I've suffered through a joint-development (Dish and Microsoft) DVR that wasn't done properly (the original 'Dishplayer' was a DVR, a Dish receiver and a WebTV box) and it was a truly nasty experience - bugs went unresolved or improperly fixed for long periods of time; new ones cropped up when there was a slight change in guide data, etc. It was a shame, because the basic user interface was pretty decent and it would buffer a program up to the available space on the hard drive - you could rewind for hours!

Downside: If you pushed 'record' it would only begin with the live program. Bummer. Upside: Put in a new, bare, larger hard drive (up to 137GB) and power it up - it would 'phone home' to the WebTV mothership, download an image (about 45 mins) and it would then be running a new, base software.
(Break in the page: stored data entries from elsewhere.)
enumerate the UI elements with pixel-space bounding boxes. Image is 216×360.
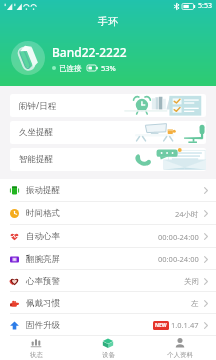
staticText: 固件升级	[26, 320, 60, 331]
staticText: 手环	[98, 15, 118, 28]
button[interactable]: 状态	[0, 336, 72, 360]
staticText: 闹钟/日程	[19, 100, 57, 112]
button[interactable]: 个人资料	[144, 336, 216, 360]
staticText: 关闭	[184, 277, 199, 286]
staticText: 时间格式	[26, 208, 60, 219]
button[interactable]: 自动心率	[0, 225, 216, 248]
button[interactable]: 久坐提醒	[10, 121, 206, 144]
staticText: 1.0.1.47	[171, 320, 199, 330]
staticText: 心率预警	[26, 276, 60, 287]
staticText: 智能提醒	[19, 154, 53, 165]
button[interactable]: 时间格式	[0, 202, 216, 225]
staticText: NEW	[155, 322, 167, 329]
staticText: 久坐提醒	[19, 127, 53, 138]
button[interactable]: 心率预警	[0, 270, 216, 292]
staticText: 设备	[102, 351, 115, 359]
staticText: 佩戴习惯	[26, 298, 60, 309]
staticText: 个人资料	[167, 351, 193, 359]
staticText: 24小时	[175, 209, 199, 219]
button[interactable]: 智能提醒	[10, 148, 206, 171]
staticText: 00:00-24:00	[158, 232, 199, 242]
staticText: 翻腕亮屏	[26, 254, 60, 265]
staticText: Band22-2222	[52, 44, 127, 60]
button[interactable]: 振动提醒	[0, 179, 216, 202]
staticText: 00:00-24:00	[158, 254, 199, 264]
staticText: 状态	[30, 351, 43, 359]
staticText: 53%	[101, 63, 116, 73]
button[interactable]: 翻腕亮屏	[0, 248, 216, 270]
button[interactable]: 佩戴习惯	[0, 292, 216, 314]
staticText: 自动心率	[26, 231, 60, 242]
button[interactable]: 闹钟/日程	[10, 94, 206, 117]
button[interactable]: 设备	[72, 336, 144, 360]
button[interactable]: 固件升级	[0, 314, 216, 336]
staticText: 5:53	[198, 1, 212, 11]
staticText: 左	[191, 299, 199, 308]
staticText: 振动提醒	[26, 185, 60, 196]
staticText: 已连接	[59, 64, 82, 73]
An overnight software load from the satellite would bring it up to current software revision - pretty cool. Going from 17GB (original drive) to 120GB was very nice!

There was a very tight integration between the Dish part and the Microsoft part and when something changed in the satellite side it would often need fixed with the assistance of Microsoft and Dish got tired of paying them to come and fix things.


----------



## classicsat (Feb 18, 2004)

Adding proper networking should not be too hard from a techincal perspective.

It is purely contractual that would essentailly prevent much, if any of it.


----------